Много, как много упустил за этот месяц, не записал.

Самое главное слово нашей первой сессии – «повезло». Это повторяли все без исключения студенты нашего курса. И впрямь, ведь большинство из них практические режиссеры, работающие в разных театрах России, чего греха таить, приехали «за дипломом». Я тоже не задумывался, к кому поступаю, просто хотелось учиться... И вот первое и главное – повезло: Мих. Мих. Буткевич!

Теперь мне трудно, да и невозможно, пожалуй, дать его точный и полный портрет, для этого надо заниматься писательством профессионально. Нет, надо было записывать ежедневно, дневниково... Остается только зафиксировать запоздалое восхищение его уникальными педагогически– режиссерскими качествами, без примеров (а они были каждую секунду), без деталей и штрихов (а в них все главное), остается положиться на память чувств и т. д.

Уже на второй, третий день занятий с ним все наши программы минимум («получить диплом») были прочно (и не насильственно) похоронены, раздавлены азартом и интересом творчества, истинного сценического творчества – игры, в которую мы кинулись вслед за ним с радостью, детским желанием и с какой-то сластью...

Я за свою уже немалую жизнь в театре такой способности увлечь, заразить, объединить группу совсем чужих, еле-еле знакомых между собой людей встречаю впервые! Причем все это без какой-либо натуги, без пионерских криков и залихватского оптимизма. Внешне спокойный, почти медлительный человек, часто отвлекающийся (или это только кажется, что отвлекающийся) от основной, им же предложенной, темы.

«Не спешите, только не спешите, нам некуда спешить, у нас очень много времени». Начинает казаться, что мы и не заочники, что не какой-то месяц отпущен нам на первый семестр. Хотя об этом надо отдельно, о его отношении к заочникам. Дело в том (и это, пожалуй, определяет многое), что Мих. Мих. считает, что толькотакое обучение является серьезным и естественным.

Никаких полумер, никакой снисходительности – наоборот! Скорее к зеленым «дневникам» он отнесется с пониманием, со сноской на отсутствие и житейского и практико-театрального опыта... Это не педагогический ход, нет; это – убеждение, которое он перелил в нас, здесь не обманешь, не подначишь, здесь как деньги – есть или нет! Об этом можно многое еще написать, но ограничусь этим.

Столь же много и необходимо, говоря о Мих. Михе, надо писать о его отношении к русскому искусству, вообще к России, к Руси, к ее Истории, к ее культуре. Это необъятная тема.
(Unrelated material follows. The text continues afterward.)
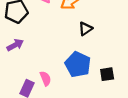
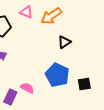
pink semicircle: (45, 79) -> (27, 88), turned -40

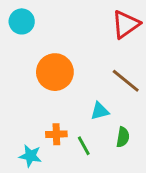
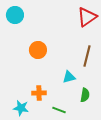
orange circle: (55, 72) -> (38, 50), size x0.7
brown line: (126, 81) -> (87, 56), turned 65
green line: (84, 146) -> (59, 110), moved, turned -40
Мне кажется, все, что мы делали с ним в течение месяца, все упражнения, тренажи, все теоретические выкладки, импровизации, бесконечные игры, этюды со словами и без слов: одиночные, парные, массовые и т. д., живые картины и пр. и пр. – все это можно вместить в два слова: мы влюблялись в Россию.

Не квасной патриотизм, не великорусский шовинизм, столь милый людям обделенным, а годами выношенное, укрепленное прочными и глубокими знаниями убеждение. Я не говорю уже о походах в музеи и галереи – это как бы самый близкий и очевидный путь, хотя и по этому пути многие проходят, так и не увидев своими глазами ничего, кроме общих мест, кроме привычных шаблонов и оценок, нет, каждая минута общения с ним была наполнена этим убеждением, этой скромной, но непреклонной правотой русского художника перед миром, перед временем.

Да, трудно теперь опять перелить ощущения в слова и отдать их бумаге, но и отнять у меня или просто поколебать эти ощущения уже никто не сможет. Никто. Никогда. Вот и первый поклон Учителю.

Не буду писать конкретно о методике, ведении занятия и проч., так как это врезается прочно, навсегда и письменной фиксации уже не требует, да и сам М.М. часто повторяет: «Этого можете не записывать, это просто надо знать всегда». Основа основ – импровизация! Если допустима такая аналогия: Бог – К.С. Станиславский, Христос – М.А. Чехов, или проще: «система» Станиславского во взгляде, в развитии, в трактовке М.А. Чехова. Непосредственные учителя М.М. – А.Д. Попов и М.О. Кнебель, это важно.

Пару слов об экзамене, который прошел, можно сказать, блистательно.

М.М. придумал и пробил устроить его в Доме-музее Станиславского, в том самом Онегинском зале, где К.С. репетировал в последние свои годы с оперно-драматической студией. Дала согласие приехать М.О. Кнебель (как потом оказалось, долго колебалась). Встреча гостей на «фамусовской» лестнице, атмосфера «дома», кресло «самого», охваченное шнурком, и его же портрет над креслом, кафедра, маленькая М.О. в центре – этого не описать.

В первом отделении приготовленные этюды, все второе – импровизации. Кроме кафедры, было много студентов-дневников, смеялись, аплодировали, – к концу настроение было уже общим.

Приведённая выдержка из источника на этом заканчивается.